1. Copyright infringement. Enough said. Nobody wants their business to grow and then be slammed by some copyright problem. Can’t get trademarked? Maybe someone even slaps a lawsuit on you. (Which honestly, as someone who has had another “designer,” use my work without my permission, I can understand the feelings involved that would encourage this reaction.) Running into copyright problems is no good and if you’ve hired a designer this should simply never be something you are faced with.
2. Originality. If you are using clipart or something so “inspired,” by clip art that it’s nearly the same thing, there are probably thousands of businesses out there using the same or similar items in their branding because they put it together themselves or because they hired an inexperienced designer. If you ever want to stand out this is not the way to go. Even if you go the route of using a commercial license with a piece of stock clip art… do you really want to, knowing so many others will have the same things?
With original designs they take time to create and that does not necessarily mean that a client will give a “thumbs up.” I encourage my clients to remember that that is OK.
Not everything I design you will like.
Not everything I design I will like.
Sometimes what my client and I like won’t work for the business or the market at all and we have to scrap it for something that better suits the potential clientele.

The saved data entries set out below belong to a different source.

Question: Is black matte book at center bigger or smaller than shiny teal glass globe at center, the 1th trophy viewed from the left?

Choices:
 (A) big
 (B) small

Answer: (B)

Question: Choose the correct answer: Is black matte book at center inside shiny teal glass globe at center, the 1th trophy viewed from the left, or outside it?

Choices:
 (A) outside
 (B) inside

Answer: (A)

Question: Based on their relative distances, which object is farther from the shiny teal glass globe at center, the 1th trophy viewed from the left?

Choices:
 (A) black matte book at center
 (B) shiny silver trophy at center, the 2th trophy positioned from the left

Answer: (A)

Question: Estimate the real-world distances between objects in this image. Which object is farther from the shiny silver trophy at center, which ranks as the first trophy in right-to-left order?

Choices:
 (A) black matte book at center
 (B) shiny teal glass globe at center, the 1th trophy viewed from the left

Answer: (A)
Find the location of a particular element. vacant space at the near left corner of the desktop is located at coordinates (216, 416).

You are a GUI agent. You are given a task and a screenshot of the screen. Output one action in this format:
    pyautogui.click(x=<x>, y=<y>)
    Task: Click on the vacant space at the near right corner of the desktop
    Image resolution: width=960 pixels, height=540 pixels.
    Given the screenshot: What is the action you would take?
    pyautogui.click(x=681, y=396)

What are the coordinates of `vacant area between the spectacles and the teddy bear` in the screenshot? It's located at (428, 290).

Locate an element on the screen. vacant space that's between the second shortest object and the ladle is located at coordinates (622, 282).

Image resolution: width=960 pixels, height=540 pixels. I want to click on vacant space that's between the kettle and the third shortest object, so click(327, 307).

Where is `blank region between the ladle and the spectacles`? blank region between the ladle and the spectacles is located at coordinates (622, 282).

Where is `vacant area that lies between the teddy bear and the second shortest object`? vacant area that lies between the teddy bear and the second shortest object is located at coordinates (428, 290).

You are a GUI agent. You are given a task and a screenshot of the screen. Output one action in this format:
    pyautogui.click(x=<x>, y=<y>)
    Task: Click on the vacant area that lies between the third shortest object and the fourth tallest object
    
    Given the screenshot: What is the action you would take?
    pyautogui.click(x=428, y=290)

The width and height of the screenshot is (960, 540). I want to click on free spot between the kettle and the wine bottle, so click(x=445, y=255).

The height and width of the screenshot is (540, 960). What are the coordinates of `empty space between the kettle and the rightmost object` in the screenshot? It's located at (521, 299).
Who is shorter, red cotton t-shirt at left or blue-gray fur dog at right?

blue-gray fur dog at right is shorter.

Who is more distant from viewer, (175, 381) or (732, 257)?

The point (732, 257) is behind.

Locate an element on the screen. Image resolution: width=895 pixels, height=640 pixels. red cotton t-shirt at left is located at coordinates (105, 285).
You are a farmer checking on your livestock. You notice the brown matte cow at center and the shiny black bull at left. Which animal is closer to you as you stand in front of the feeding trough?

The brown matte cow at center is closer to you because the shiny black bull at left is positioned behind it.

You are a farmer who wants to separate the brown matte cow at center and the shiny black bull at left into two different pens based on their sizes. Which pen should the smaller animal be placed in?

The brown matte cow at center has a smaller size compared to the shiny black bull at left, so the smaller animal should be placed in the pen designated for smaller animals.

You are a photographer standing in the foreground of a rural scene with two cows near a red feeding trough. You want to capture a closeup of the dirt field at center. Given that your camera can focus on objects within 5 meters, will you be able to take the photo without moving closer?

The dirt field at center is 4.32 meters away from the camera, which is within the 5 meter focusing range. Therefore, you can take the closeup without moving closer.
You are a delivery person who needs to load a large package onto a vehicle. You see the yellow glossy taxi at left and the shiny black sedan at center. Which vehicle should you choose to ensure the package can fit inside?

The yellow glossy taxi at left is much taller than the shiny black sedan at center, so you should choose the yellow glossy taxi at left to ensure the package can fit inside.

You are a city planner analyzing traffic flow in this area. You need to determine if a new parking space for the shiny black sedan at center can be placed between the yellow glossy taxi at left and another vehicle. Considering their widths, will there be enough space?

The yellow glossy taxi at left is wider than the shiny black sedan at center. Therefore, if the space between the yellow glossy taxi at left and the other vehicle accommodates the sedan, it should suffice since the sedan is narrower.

I’d like to take the moment to remind clients and others, as personal as a logo might seem -it’s more paramount that your logo and branding suit your target demographic than that it suits you personally.
Lately I’ve had something of a scourge of requests from numerous clients to mimic pieces or whole clip arts they found around the world wide web. While ultimately it’s my responsibility to make my clients happy (which in cases like this, means mimicking without copying existing works). I use all of the usual words and phrases, trying to steer clients away from this without sounding rude or pretentious. The hard truth is, once you’ve chosen me as a designer and once I’ve chosen you as a client, as an artist that specializes in art that tends to be collaborative, I’m probably going to do what you ask.

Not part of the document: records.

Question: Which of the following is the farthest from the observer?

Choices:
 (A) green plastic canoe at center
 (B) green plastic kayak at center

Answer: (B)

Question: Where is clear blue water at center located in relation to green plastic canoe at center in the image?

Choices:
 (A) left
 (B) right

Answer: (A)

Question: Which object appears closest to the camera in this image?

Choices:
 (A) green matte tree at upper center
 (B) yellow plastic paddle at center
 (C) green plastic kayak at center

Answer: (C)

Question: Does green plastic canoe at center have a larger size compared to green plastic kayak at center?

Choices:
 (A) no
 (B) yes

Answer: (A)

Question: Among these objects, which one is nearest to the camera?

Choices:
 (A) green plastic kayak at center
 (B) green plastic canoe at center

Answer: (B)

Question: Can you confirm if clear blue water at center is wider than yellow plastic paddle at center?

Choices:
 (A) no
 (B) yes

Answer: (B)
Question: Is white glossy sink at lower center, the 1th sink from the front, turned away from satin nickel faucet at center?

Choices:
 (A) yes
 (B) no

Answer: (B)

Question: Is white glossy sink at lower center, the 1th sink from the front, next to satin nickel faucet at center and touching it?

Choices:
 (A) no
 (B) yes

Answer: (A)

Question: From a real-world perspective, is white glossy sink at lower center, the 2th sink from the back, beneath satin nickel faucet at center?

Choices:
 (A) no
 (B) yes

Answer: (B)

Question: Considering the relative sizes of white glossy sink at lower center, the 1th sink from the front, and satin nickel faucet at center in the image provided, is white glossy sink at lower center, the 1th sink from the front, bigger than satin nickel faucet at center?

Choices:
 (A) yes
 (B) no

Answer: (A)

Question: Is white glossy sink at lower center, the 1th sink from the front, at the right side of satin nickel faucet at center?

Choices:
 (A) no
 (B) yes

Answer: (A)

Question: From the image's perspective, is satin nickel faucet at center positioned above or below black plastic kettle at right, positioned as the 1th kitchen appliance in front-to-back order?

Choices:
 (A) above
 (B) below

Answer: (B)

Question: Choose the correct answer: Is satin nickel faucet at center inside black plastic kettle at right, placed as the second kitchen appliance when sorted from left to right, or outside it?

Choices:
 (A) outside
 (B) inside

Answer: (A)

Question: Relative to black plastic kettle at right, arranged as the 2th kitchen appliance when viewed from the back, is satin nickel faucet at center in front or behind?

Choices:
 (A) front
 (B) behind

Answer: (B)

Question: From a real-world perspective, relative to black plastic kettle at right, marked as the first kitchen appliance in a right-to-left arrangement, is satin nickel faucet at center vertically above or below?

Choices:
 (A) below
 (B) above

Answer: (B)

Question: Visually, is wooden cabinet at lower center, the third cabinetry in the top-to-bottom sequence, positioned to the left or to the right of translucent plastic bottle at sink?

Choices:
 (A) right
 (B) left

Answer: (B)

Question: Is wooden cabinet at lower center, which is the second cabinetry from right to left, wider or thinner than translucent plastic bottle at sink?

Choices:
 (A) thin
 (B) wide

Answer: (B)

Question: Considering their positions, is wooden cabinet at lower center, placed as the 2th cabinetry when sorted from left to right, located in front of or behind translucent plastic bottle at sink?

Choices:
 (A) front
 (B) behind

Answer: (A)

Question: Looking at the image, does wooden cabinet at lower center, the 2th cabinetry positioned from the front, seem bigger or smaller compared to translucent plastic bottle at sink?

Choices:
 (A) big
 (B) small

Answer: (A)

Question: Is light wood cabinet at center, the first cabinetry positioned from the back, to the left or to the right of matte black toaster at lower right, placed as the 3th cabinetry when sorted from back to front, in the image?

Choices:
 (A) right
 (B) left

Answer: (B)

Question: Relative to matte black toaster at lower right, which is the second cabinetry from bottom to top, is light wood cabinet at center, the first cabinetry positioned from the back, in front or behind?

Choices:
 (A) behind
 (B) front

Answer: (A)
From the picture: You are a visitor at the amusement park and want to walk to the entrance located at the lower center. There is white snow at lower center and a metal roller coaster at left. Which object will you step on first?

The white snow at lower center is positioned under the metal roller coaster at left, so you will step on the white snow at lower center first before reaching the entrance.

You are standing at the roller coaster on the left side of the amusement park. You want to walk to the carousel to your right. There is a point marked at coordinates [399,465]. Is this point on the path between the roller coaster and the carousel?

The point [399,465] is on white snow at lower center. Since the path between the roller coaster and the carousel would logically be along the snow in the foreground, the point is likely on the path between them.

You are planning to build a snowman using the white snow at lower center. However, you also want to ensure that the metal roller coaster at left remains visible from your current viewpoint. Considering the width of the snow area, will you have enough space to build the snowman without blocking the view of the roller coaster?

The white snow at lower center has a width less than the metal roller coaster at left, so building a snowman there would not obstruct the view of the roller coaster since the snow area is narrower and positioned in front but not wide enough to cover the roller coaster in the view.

I’m never going to want to feature it in my portfolio and I’m going to pray that you don’t pass on my name as a referral (as much as I love new business, people who like your clip art styled logo enough to get one from me are probably just looking for clipart too) and I’m not going to be proud of the work I did for you, because no matter how long I spend mimicking without copying -it’s never, not ever, going to feel like my own. It’s like saying there is a difference between a “forgery,” and a “fake.” Sure, it might mean slightly different things but it still feels dishonest.
So, before I do a project for you I’m going to ask just one thing. Please don’t ask me to copy or use clip art. I want to and can do something so much better for you. Allow clip art, photos, logos and design… google or whatever search engine you are using to inspire you. Allow it to give you different perspectives, allow it to show you how many possibilities there are in the design world to follow. If you love a trend, share it with me. I want to see what you like, I want to know what you love. It helps inspire me to create something special for you.
But for the love of beautiful and original design -please don’t ask me to copy clip art.